Das Wichtigste in Kürze
- Unter regem Interesse hat in Zürich der Prozess gegen Ex-Raiffeisen-Chef Pierin Vincenz begonnen.
- Die Staatsanwaltschaft wirft Vincenz und dessen Geschäftskollegen Beat Stocker unter anderem Betrug und ungetreue Geschäftsbesorgung vor.
- Einer der insgesamt sieben Angeklagten ist an Corona erkrankt und wird erst am 9. März gehört.
- Die Anwälte von Stocker und Vincenz forderten deshalb einen Aufschub der Verhandlung. Für das Bezirksgericht kommt dies aber nicht infrage, wie es nach vierstündiger Beratung bekannt gab.
Der grösste Wirtschaftsprozess der Schweiz seit 20 Jahren wirft einmal mehr kein gutes Licht auf den Finanzplatz Schweiz, der immer wieder von Skandalen, Affären und Streitigkeiten mit Steuerbehörden auf der ganzen Welt erschüttert wird.
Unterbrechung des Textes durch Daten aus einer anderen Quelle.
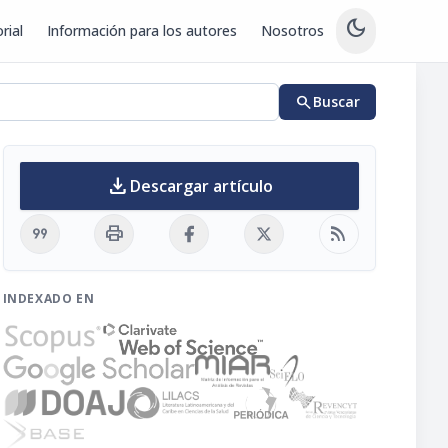
dark_mode
rial
Información para los autores
Nosotros
search
Buscar
download
Descargar artículo
format_quote
print
rss_feed
INDEXADO EN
Verliert der Finanzplatz seine Glaubwürdigkeit und damit auch an Bedeutung?
18.09 Uhr
Fehler bei Übernahmen eingeräumt
Die Staatsanwaltschaft wirft Vincenz ebenfalls vor, dass er die Übernahme von Firmen vorangetrieben haben soll, an denen er sich versteckt privat beteiligt hatte. In Fall Commtrain räumte er ein, dass er seine Beteiligung nicht offengelegt habe.
Das sei vor 15 Jahren gewesen, er sei unerfahren gewesen, begründete der 65-Jährige. Es habe sich um eine private Investition gehandelt. Aus Diskretionsgründen habe er nicht gewollt, dass bekannt werde, dass er im KMU-Bereich investiere.
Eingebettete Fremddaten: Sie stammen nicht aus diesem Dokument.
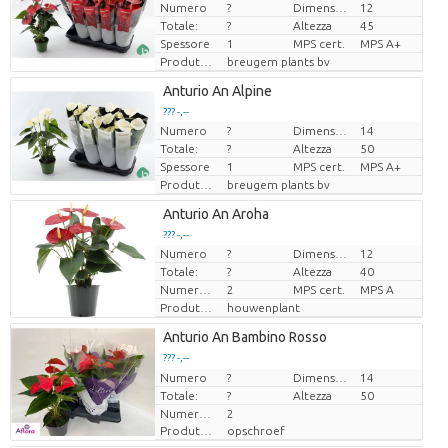
Numero
?
Dimensioni del vaso (cm)
12
Prezzo x uno
Prezzo x uno
Totale:
?
Altezza
45
Spessore
1
MPS cert.
MPS A+
Produttore
breugem plants bv
Loading...
Anturio An Alpine
??? -,--
??? -,--
Numero
?
Dimensioni del vaso (cm)
14
Prezzo x uno
Prezzo x uno
Totale:
?
Altezza
50
Spessore
1
MPS cert.
MPS A+
Produttore
breugem plants bv
Loading...
Anturio An Aroha
??? -,--
??? -,--
Numero
?
Dimensioni del vaso (cm)
12
Prezzo x uno
Prezzo x uno
Totale:
?
Altezza
40
Numero di piante/vaso
2
MPS cert.
MPS A
Produttore
houwenplant
Loading...
Anturio An Bambino Rosso
??? -,--
??? -,--
Numero
Prezzo x uno
Prezzo x uno
?
Dimensioni del vaso (cm)
14
Totale:
?
Altezza
50
Numero di piante/vaso
2
Produttore
opschroef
Bei anderen Deals machte er geltend, dass er zum Zeitpunkt der Übernahmen keine Beteiligung mehr gehalten habe oder dass es sich bei den festgestellten Überweisungen nicht um Gewinnbeteiligungen, sondern um erhaltene Privatkredite gehandelt habe. «Ich habe nicht das Gefühl, dass ich etwas Kriminelles unternehmen habe.» Er fühle sich unschuldig, meinte er auf eine entsprechende Frage des Richters.
18.05 Uhr
Vincenz weist Vorwürfe zurück
Pierin Vincenz hat vor dem Bezirksgericht Zürich die Vorwürfe gegen ihn zurückgewiesen: Die Spesen, die er geltend gemacht habe, seien geschäftlich begründet gewesen.
Die Staatsanwaltschaft wirft ihm vor, über Geschäftsspesen Besuche in Stripclubs (200’000 Franken), private Reisen (250’000 Franken) und Anwaltskosten für private Beratungen (140’000 Franken) abgerechnet zu haben.
Einzig bezüglich Anwaltskosten und einzelner kleiner Posten räumte Vincenz Fehler ein. So seien gewisse Rechnungen von seinem Anwaltsbüro statt an ihn irrtümlicherweise an die Bank gesandt und von dieser beglichen worden.
Zu den Vorwürfen, Auslagen in Nachtclubs und Stripclubs als «Nachtessen» auf Geschäftsspesen genommen zu haben, meinte der 65-Jährige, dass diese «Besuche im Rahmen von Nachtessen und Veranstaltungen» erfolgt seien. Dabei habe es sich um Beziehungspflege mit Geschäftsleuten gehandelt.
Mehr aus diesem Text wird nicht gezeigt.